=== Begin Enclosure ===

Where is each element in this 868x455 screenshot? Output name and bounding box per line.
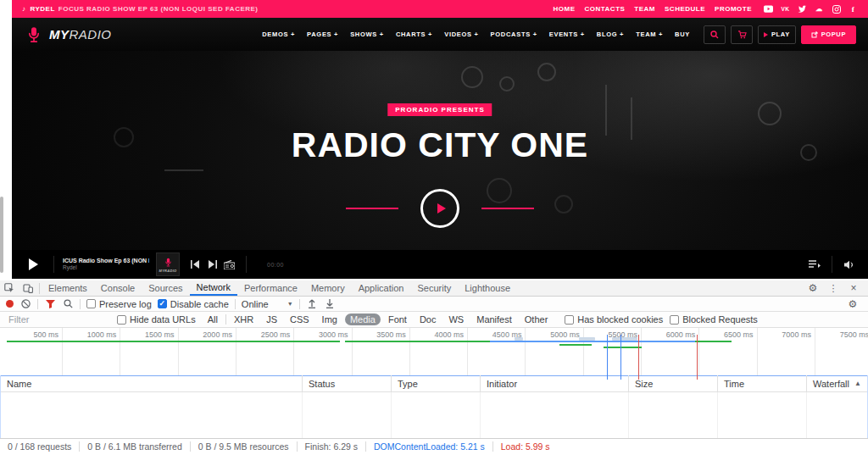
previous-track-button[interactable] <box>186 256 203 273</box>
filter-pill-js[interactable]: JS <box>261 314 282 325</box>
menu-item-podcasts[interactable]: PODCASTS + <box>491 31 537 38</box>
checkbox-unchecked <box>117 315 126 325</box>
filter-pill-media[interactable]: Media <box>345 314 381 325</box>
timeline-gridline <box>698 328 699 375</box>
topbar-link-home[interactable]: HOME <box>554 5 576 13</box>
disable-cache-checkbox[interactable]: ✓ Disable cache <box>158 299 229 309</box>
filter-funnel-icon[interactable] <box>44 297 56 312</box>
menu-item-videos[interactable]: VIDEOS + <box>444 31 478 38</box>
filter-pill-manifest[interactable]: Manifest <box>471 314 517 325</box>
tab-performance[interactable]: Performance <box>237 280 304 296</box>
filter-pill-css[interactable]: CSS <box>285 314 314 325</box>
tab-network[interactable]: Network <box>190 280 237 296</box>
filter-pill-ws[interactable]: WS <box>443 314 469 325</box>
popup-button[interactable]: POPUP <box>801 25 856 44</box>
radio-icon[interactable] <box>220 256 237 273</box>
topbar-link-team[interactable]: TEAM <box>634 5 655 13</box>
hero-play-button[interactable] <box>420 189 459 228</box>
cart-button[interactable] <box>731 25 753 44</box>
filter-pill-img[interactable]: Img <box>317 314 342 325</box>
body-column-size <box>628 392 717 439</box>
topbar-link-contacts[interactable]: CONTACTS <box>585 5 626 13</box>
play-button[interactable]: PLAY <box>758 25 796 44</box>
hide-data-urls-checkbox[interactable]: Hide data URLs <box>117 314 196 325</box>
filter-pill-xhr[interactable]: XHR <box>229 314 259 325</box>
has-blocked-cookies-checkbox[interactable]: Has blocked cookies <box>565 314 663 325</box>
page-scrollbar-thumb[interactable] <box>0 197 3 273</box>
soundcloud-icon[interactable]: ☁ <box>815 4 824 14</box>
preserve-log-label: Preserve log <box>99 299 152 309</box>
instagram-icon[interactable] <box>832 4 841 14</box>
volume-icon[interactable] <box>841 256 858 273</box>
tab-application[interactable]: Application <box>352 280 411 296</box>
requests-table-body[interactable] <box>1 392 867 439</box>
column-header-time[interactable]: Time <box>717 375 806 391</box>
playlist-icon[interactable] <box>806 256 823 273</box>
import-har-icon[interactable] <box>306 297 318 312</box>
menu-item-blog[interactable]: BLOG + <box>597 31 624 38</box>
myradio-logo[interactable]: MYRADIO <box>24 25 112 45</box>
menu-item-pages[interactable]: PAGES + <box>307 31 338 38</box>
site-navbar: MYRADIO DEMOS + PAGES + SHOWS + CHARTS +… <box>12 18 868 51</box>
menu-item-events[interactable]: EVENTS + <box>549 31 585 38</box>
tab-lighthouse[interactable]: Lighthouse <box>458 280 517 296</box>
tab-security[interactable]: Security <box>410 280 458 296</box>
menu-item-team[interactable]: TEAM + <box>636 31 663 38</box>
facebook-icon[interactable]: f <box>849 4 858 14</box>
filter-pill-doc[interactable]: Doc <box>415 314 442 325</box>
main-menu: DEMOS + PAGES + SHOWS + CHARTS + VIDEOS … <box>262 31 690 38</box>
mixer-knob <box>499 76 515 92</box>
record-button[interactable] <box>6 300 14 308</box>
player-track-artist: Rydel <box>63 264 149 271</box>
menu-item-demos[interactable]: DEMOS + <box>262 31 295 38</box>
menu-item-buy[interactable]: BUY <box>675 31 690 38</box>
sort-ascending-icon: ▲ <box>851 380 861 387</box>
youtube-icon[interactable] <box>764 4 773 14</box>
column-header-status[interactable]: Status <box>302 375 391 391</box>
filter-input[interactable] <box>7 314 110 326</box>
divider <box>246 256 247 273</box>
tab-console[interactable]: Console <box>94 280 142 296</box>
logo-text-light: RADIO <box>70 27 112 42</box>
column-header-waterfall[interactable]: Waterfall ▲ <box>806 375 867 391</box>
inspect-element-icon[interactable] <box>0 280 19 296</box>
microphone-icon <box>163 257 174 268</box>
tab-memory[interactable]: Memory <box>304 280 352 296</box>
close-devtools-icon[interactable]: × <box>844 280 863 296</box>
column-header-initiator[interactable]: Initiator <box>480 375 628 391</box>
column-header-type[interactable]: Type <box>391 375 480 391</box>
menu-item-shows[interactable]: SHOWS + <box>350 31 384 38</box>
filter-pill-font[interactable]: Font <box>383 314 412 325</box>
filter-pill-all[interactable]: All <box>203 314 223 325</box>
column-header-name[interactable]: Name <box>1 375 302 391</box>
overview-green-segment <box>559 344 592 346</box>
body-column-status <box>302 392 391 439</box>
tab-elements[interactable]: Elements <box>42 280 94 296</box>
next-track-button[interactable] <box>203 256 220 273</box>
filter-pill-other[interactable]: Other <box>520 314 554 325</box>
throttling-dropdown[interactable]: Online ▼ <box>242 299 293 309</box>
kebab-menu-icon[interactable]: ⋮ <box>824 280 843 296</box>
search-button[interactable] <box>704 25 726 44</box>
topbar-link-schedule[interactable]: SCHEDULE <box>665 5 705 13</box>
player-play-button[interactable] <box>29 258 38 270</box>
chevron-down-icon: ▼ <box>287 301 293 307</box>
vk-icon[interactable]: VK <box>781 4 790 14</box>
export-har-icon[interactable] <box>324 297 336 312</box>
menu-item-charts[interactable]: CHARTS + <box>396 31 432 38</box>
clear-icon[interactable] <box>19 297 31 312</box>
preserve-log-checkbox[interactable]: Preserve log <box>86 299 152 309</box>
column-header-size[interactable]: Size <box>628 375 717 391</box>
network-settings-gear-icon[interactable]: ⚙ <box>843 297 862 312</box>
twitter-icon[interactable] <box>798 4 807 14</box>
play-icon <box>437 203 446 214</box>
blocked-requests-checkbox[interactable]: Blocked Requests <box>670 314 758 325</box>
topbar-link-promote[interactable]: PROMOTE <box>715 5 752 13</box>
network-overview[interactable]: 500 ms1000 ms1500 ms2000 ms2500 ms3000 m… <box>0 328 868 376</box>
network-search-icon[interactable] <box>62 297 74 312</box>
device-toolbar-icon[interactable] <box>19 280 37 296</box>
player-track-meta: ICUS Radio Show Ep 63 (NON LOQUI SED F R… <box>63 258 149 272</box>
tab-sources[interactable]: Sources <box>142 280 189 296</box>
divider <box>225 314 226 325</box>
settings-gear-icon[interactable]: ⚙ <box>804 280 822 296</box>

=== End Enclosure ===

Count up the lines in the entries that hold "link", and respond with that count and no other text.

5